The area showing through from the Cyan plate is erased (on the display device in 16#a0800 mode) when the following is painted: 0.002 0 0 0 k step # 3038 ? 180.830643 283.971588 m step # 3039 ? 180.830643 481.123901 l step # 3040 ? 244.032227 457.542908 l step # 3041 ? 244.740738 457.25531 l step # 3042 ? 244.740738 283.971588 l step # 3043 ? f step # 3044 ? I added debug statements and the FillOverprint is "true" and OPM is 1. Since the color has a non-zero Cyan component, it should be replaced by the above fill (magenta, yellow, black and the other separation colors all have components of 0, so are NOT modified when OPM is 1). I suspect that the tiffsep device is misinterpreting the very small Cyan value as 0. Then OPM 1 painting with a 0 component would leave the layer unchanged.

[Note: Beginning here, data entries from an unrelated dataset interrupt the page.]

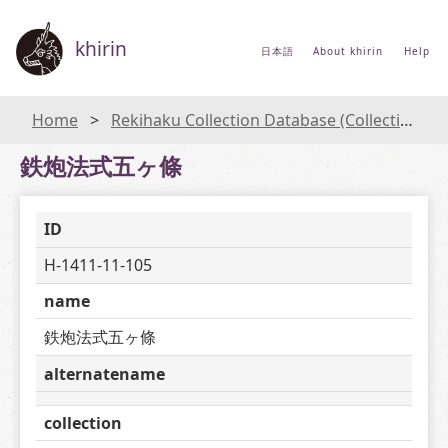
khirin
日本語
About khirin
Help
Home
Rekihaku Collection Database (Collections Database of the National Museum of Japanese History)
鉄炮法式五ヶ條
ID
H-1411-11-105
name
鉄炮法式五ヶ條
alternatename
collection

This is going to require a bit of work to have OPM = 1 handled correctly with these tiny values. Especially with clist rendering, since the small source values like 0.002 are currently gone after we have written to the clist. It may be that we will need to include some additional information about what colorants are *really* non zero in the original source colors and this information will need to make it through the clist.
I think there is actually something truly wrong with overprint for this case as opposed to a small quantized value issue. In my simplified file, the image (which is the star burst like object) is a DeviceN image drawn with Cyan, Pantone 877 C, White and Pantone Reflex Blue C. The Cyan plate from this image has a value of 20% as it passes into the red Crest area so I don't think it is a minimal color value that is the issue there. In that red Crest area there are multiple overprint fills with over print mode set to 1. A fill with white OP=true OPM=true, a fill with CMYK 0 0 0 0 OP=true OPM=true, a fill with Pantone 877 C (value 1.0) OP=true OPM = true, and a fill with CP Red (value 1.0) OP=true OPM true. All of this takes place in the presence of compressed color encoding. Plenty of opportunity for things to go wrong. Will continue digging tomorrow.
I take back my previous comment. If I bump up the tiny value to a slightly larger value, then we do proper overprinting. Working now and a solution for this.